Le faux en écriture publique, dont la tentative est punissable, est puni d’une peine de 10 ans d’emprisonnement et 150 000 euros d’amende.

La répression de l’atteinte à la confiance publique est renforcée lorsque l’infraction est commise par un agent public. Les peines sont en effet aggravées et portées à 15 ans de réclusion criminelle et 225 000 euros d’amende, faisant de l’infraction un crime, lorsque le faux est commis par une personne dépositaire de l’autorité publique ou chargée d’une mission de service public agissant dans l’exercice de ses fonctions ou de sa mission.
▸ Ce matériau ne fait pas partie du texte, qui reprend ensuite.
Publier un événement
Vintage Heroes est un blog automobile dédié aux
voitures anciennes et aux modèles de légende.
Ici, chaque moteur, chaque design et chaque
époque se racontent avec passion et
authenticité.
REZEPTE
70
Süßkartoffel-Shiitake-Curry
Pour rappel, la personne dépositaire de l’autorité publique est celle qui détient un pouvoir de décision ou de contrainte sur des individus et des choses, pouvoir qu’elle manifeste dans l’exercice de ses fonctions temporaires ou permanentes et dont elle est investie par délégation de la puissance publique (représentants de l’Etat et des collectivités territoriales, forces de police ou de gendarmerie, magistrats, officiers publics ou ministériels). La personne chargée d’une mission de service public n’est quant à elle investie d’aucun pouvoir de décision ou de commandement (personnes ayant pour mission d’accomplir des actes ou d’exercer une fonction conformes à l’intérêt public).
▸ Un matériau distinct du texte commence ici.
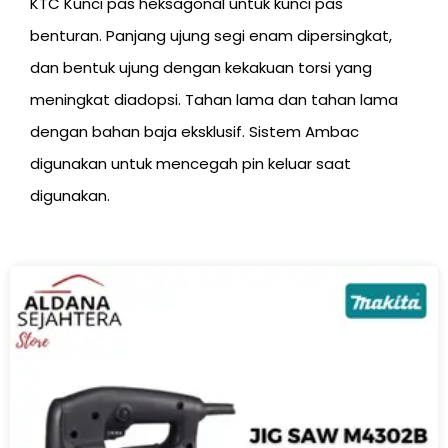
KTC Kunci pas heksagonal untuk kunci pas
benturan. Panjang ujung segi enam dipersingkat,
dan bentuk ujung dengan kekakuan torsi yang
meningkat diadopsi. Tahan lama dan tahan lama
dengan bahan baja eksklusif. Sistem Ambac
digunakan untuk mencegah pin keluar saat
digunakan.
Ainsi, l’officier d’état civil signant un acte constatant un mariage fictif (Crim. 20 juillet 2011, n°10-83. 763), le notaire certifiant faussement, par sa signature, la présence de personnes lors de l’établissement de son acte (Crim. 7 avril 2009, n°08-84.300), ou encore le sous-brigadier de police prélevant des timbres fiscaux régulièrement apposés sur des avis de contravention pour les coller sur d’autres avis afin de supprimer la preuve d’un paiement (Crim. 12 novembre 1998, n°97-82.803) se rendent coupables du crime de faux commis dans une écriture publique par une personne dépositaire de l’autorité publique ou chargée d’une mission de service public agissant dans l’exercice de ses fonctions ou de sa mission.
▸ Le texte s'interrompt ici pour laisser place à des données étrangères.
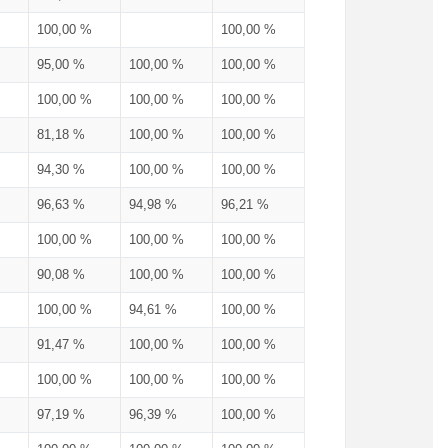
100,00 %
100,00 %
95,00 %
100,00 %
100,00 %
100,00 %
100,00 %
100,00 %
81,18 %
100,00 %
100,00 %
94,30 %
100,00 %
100,00 %
96,63 %
94,98 %
96,21 %
100,00 %
100,00 %
100,00 %
90,08 %
100,00 %
100,00 %
100,00 %
94,61 %
100,00 %
91,47 %
100,00 %
100,00 %
100,00 %
100,00 %
100,00 %
97,19 %
96,39 %
100,00 %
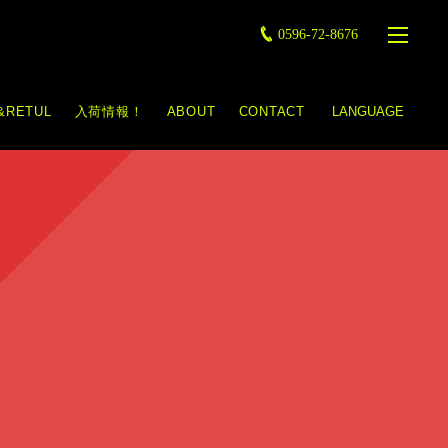
0596-72-8676
&RETUL
入荷情報！
ABOUT
CONTACT
LANGUAGE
Le faussaire est également passible des peines complémentaires visées aux articles 441-10 et 441-11 du Code pénal (interdiction des droits civiques, civils et de famille, exclusion des marchés publics, interdiction du territoire français…).

Enfin, le faux en écriture publique commis par une personne dépositaire de l’autorité publique ou chargée d’une mission de service public agissant dans l’exercice de ses fonctions ou de sa mission peut relever de la compétence de la Cour criminelle. L’article 63 de la loi du 23 mars 2019 de programmation 2018-2022 et de réforme pour la justice prévoit en effet que les personnes majeures accusées d’un crime puni de 15 à 20 ans de réclusion criminelle, lorsqu’il n’est pas commis en état de récidive légale, sont jugées en premier ressort par la Cour criminelle, qui est également compétente pour le jugement des délits connexes.

3.2. Prescription.

La Cour de cassation refuse de reporter le point de départ du délai de prescription de l’infraction de faux au jour de la découverte de l’existence du faux. Le point de départ du délai de prescription commence donc à courir à compter du jour où le faux est établi.

Le faux en écriture publique se prescrit par 6 années révolues. Lorsqu’il est commis par un agent public (article 441-4 du Code pénal), il se prescrit par 20 années révolues puisque l’infraction se transforme en crime.